No direito brasileiro, o legislador, considerando as características particulares das turbações, esbulhos e ameaças à posse, que normalmente são praticados por grande número de pessoas, estabeleceu que, no caso de ação possessória em que figure no polo passivo grande número de pessoas, serão feitas a citação pessoal dos ocupantes que forem encontrados no local e a citação por edital dos demais, determinando-se, ainda, a intimação do Ministério Público e, se envolver pessoas em situação de hipossuficiência econômica, da Defensoria Pública (art. 554, § 1º, do CPC).
Quanto à citação nessa hipótese, o oficial de justiça procurará os ocupantes no local por uma vez, citando-se por edital os que não forem encontrados (art. 554, § 2º, do CPC). O juiz deverá determinar que se dê ampla publicidade da existência da ação possessória em que figure no polo passivo grande número de pessoas e dos respectivos prazos processuais, podendo, para tanto, valer-se de anúncios em jornal ou rádio locais, da publicação de cartazes na região do conflito e de outros meios (art. 554, § 3º, do CPC).
24.3.4. Fungibilidade
O art. 554 do CPC, consagra a fungibilidade entre as ações possessórias: ação de reintegração de posse, a ação de manutenção da posse e o interdito possessório. Vamos ler o artigo citado:
Conforme a melhor doutrina, a fungibilidade poderá ser utilizada em duas circunstâncias.

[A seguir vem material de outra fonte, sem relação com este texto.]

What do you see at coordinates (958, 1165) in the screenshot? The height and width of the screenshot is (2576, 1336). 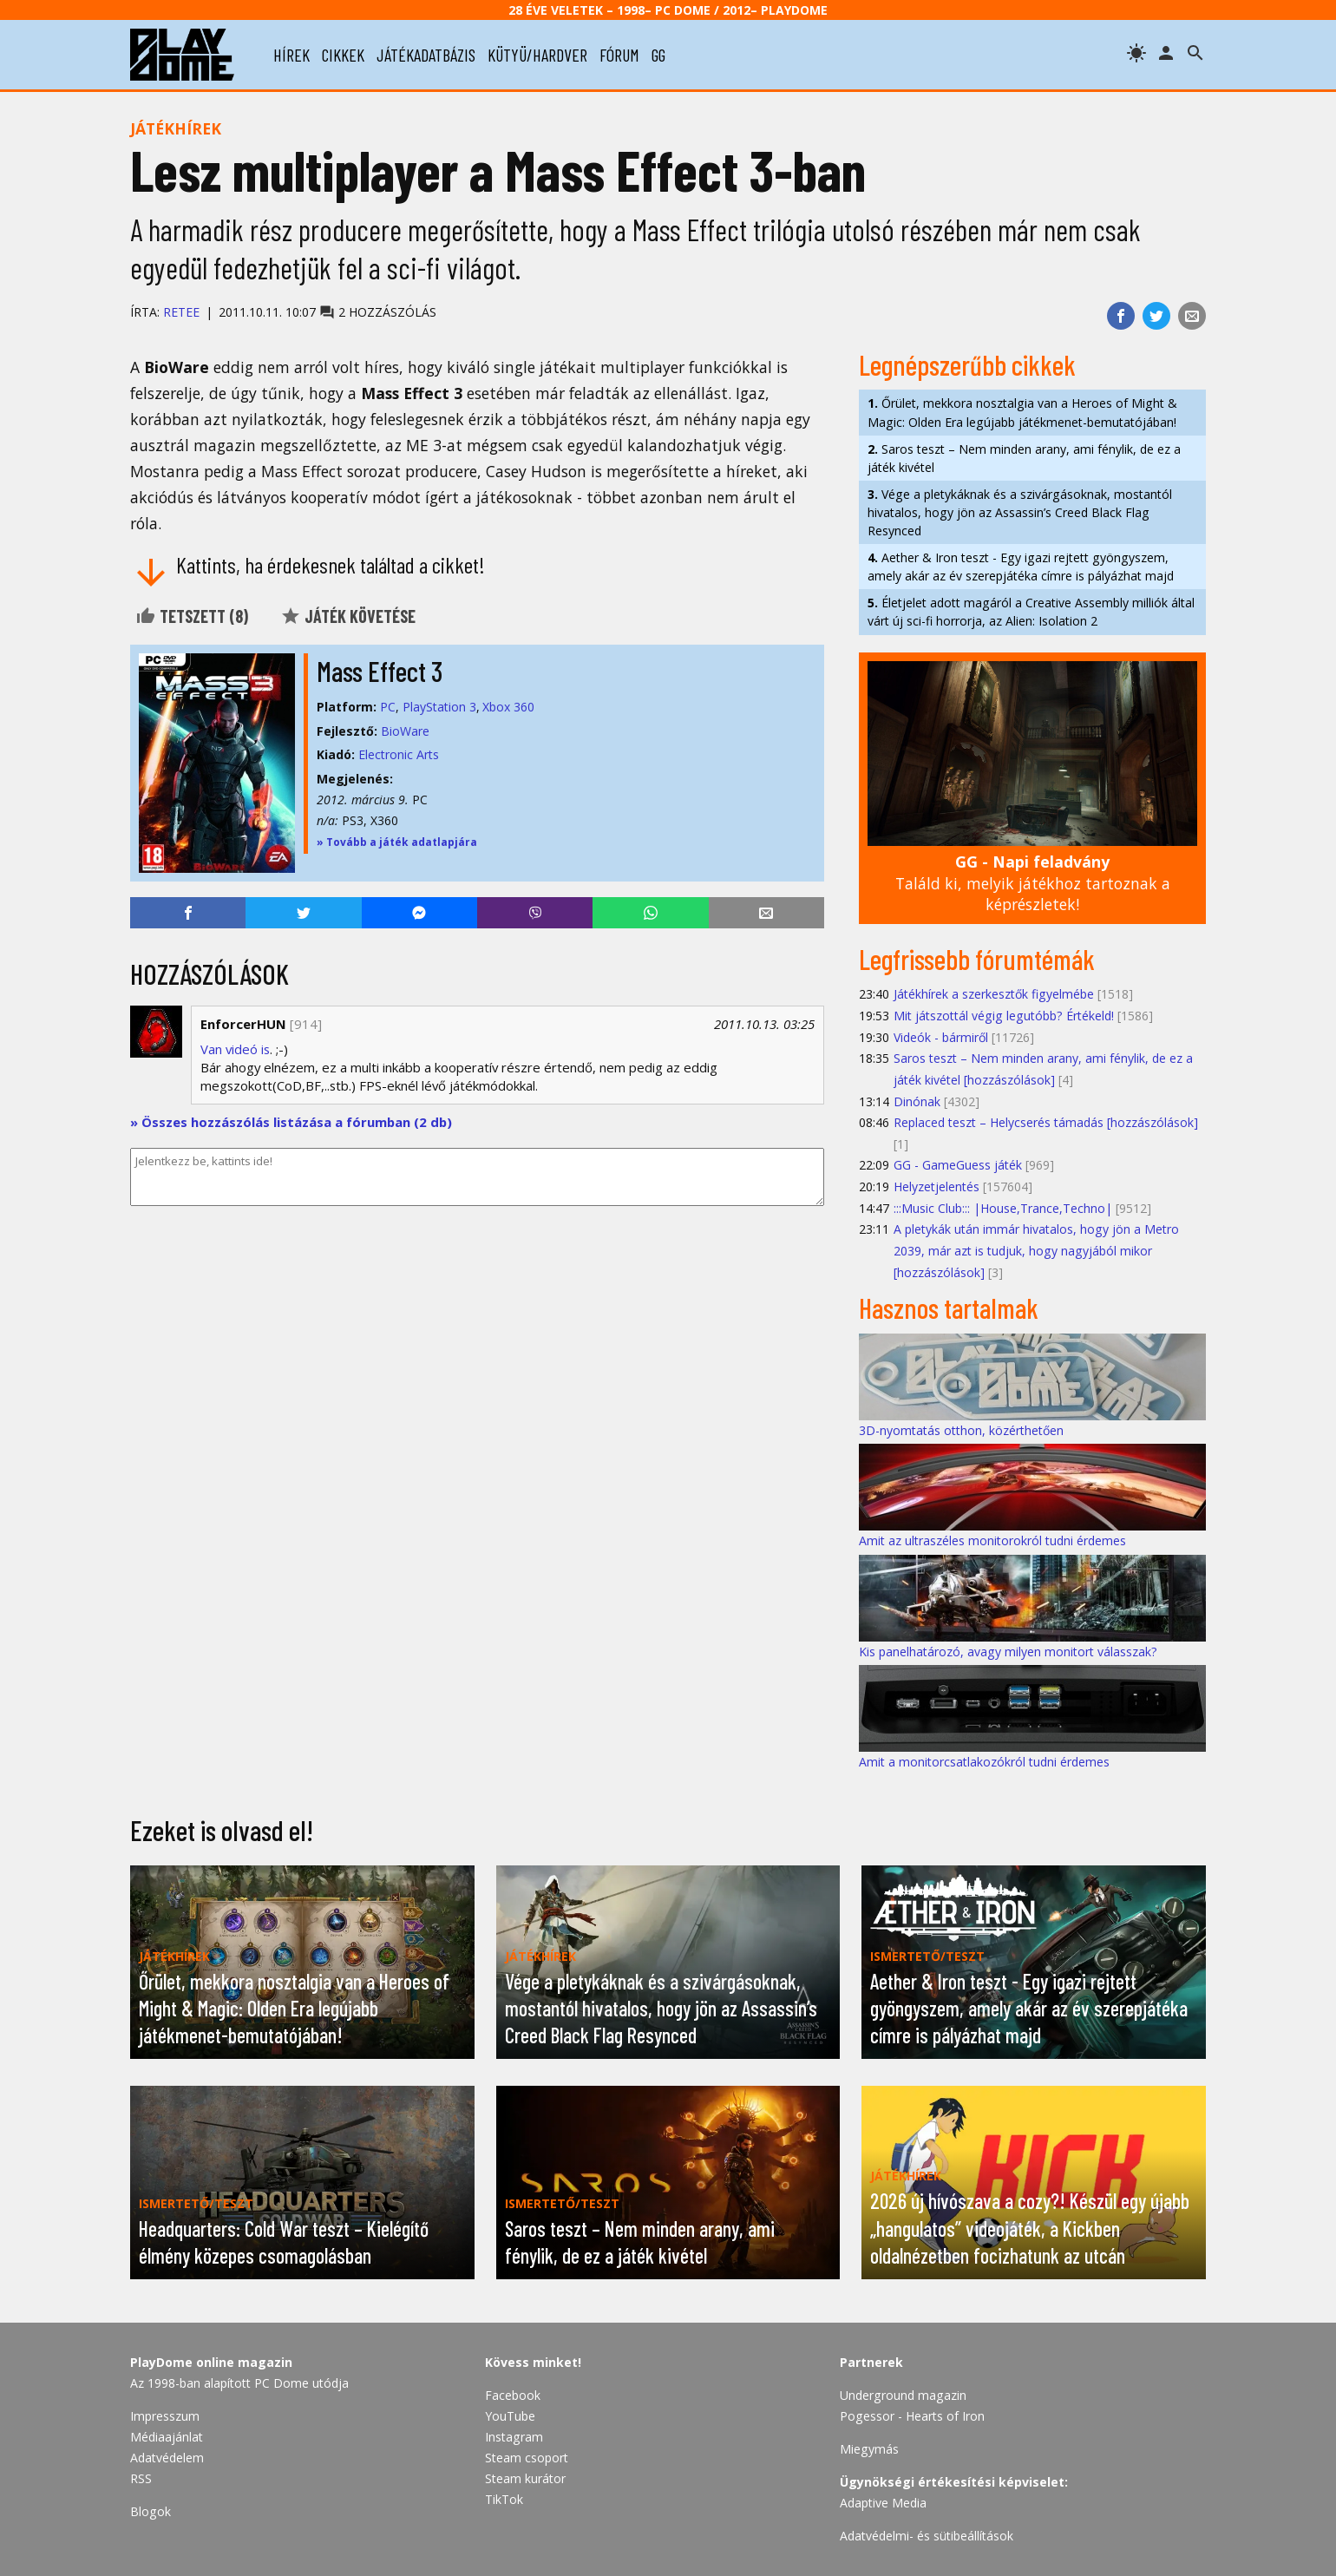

A primeira situação se dá quando na petição inicial o juiz considerar que o autor se equivocou na qualificação da agressão, nessa hipótese, o magistrado poderá considerar a qualificação correta sem a necessidade de que a inicial seja aditada. Por exemplo, digamos que o autor ajuizou ação de reintegração da posse por achar que sofreu esbulho – que é a perda total da posse. Se o juiz considerar que a proteção adequada seria a ação de manutenção da posse, por identificar que houve turbação e não esbulho, poderá admitir a ação de reintegração da posse como se fora ação de manutenção da posse, mesmo com a qualificação da agressão incorreta.
A segunda circunstância em que a fungibilidade poderá ser utilizada é no curso do processo. Se, por exemplo, no início havia a perda parcial da posse que fundamentou a ação de manutenção da posse, contudo, no decorrer do processo, houve a perda total da posse. Nessa hipótese, o juiz poderá conceder a reintegração da posse como se houvera sido feito o pedido para tanto.
24.3.3. Cumulação de pedidos
Segundo o art. 555, do CPC, “é lícito ao autor cumular ao pedido possessório o de: I - condenação em perdas e danos; II - indenização dos frutos”. Dessa forma, na ação possessória o autor poderá, na mesma ação, pedir a condenação em perdas e danos e pedir indenização dos frutos. O parágrafo único do mesmo artigo, autoriza que o autor requeira imposição de medida necessária e adequada para evitar nova turbação ou esbulho e que seja cumprida a tutela provisória ou final.
Dessa forma, os pedidos poderão ser cumulados:
· Condenação em perdas e danos;
· Indenização dos frutos;
· Imposição de medida necessária e adequada para se evitar novas agressões à posse ou para compelir ao cumprimento de tutela provisória ou final.
24.3.4. Natureza dúplice da demanda possessória
Em reação à duplicidade da demanda possessória, o caput do art. 556 do CPC autoriza que o réu, na contestação, em que alegue que foi ofendido em sua posse, demande proteção possessória e a indenização pelos prejuízos resultantes da turbação ou do esbulho cometido pelo autor.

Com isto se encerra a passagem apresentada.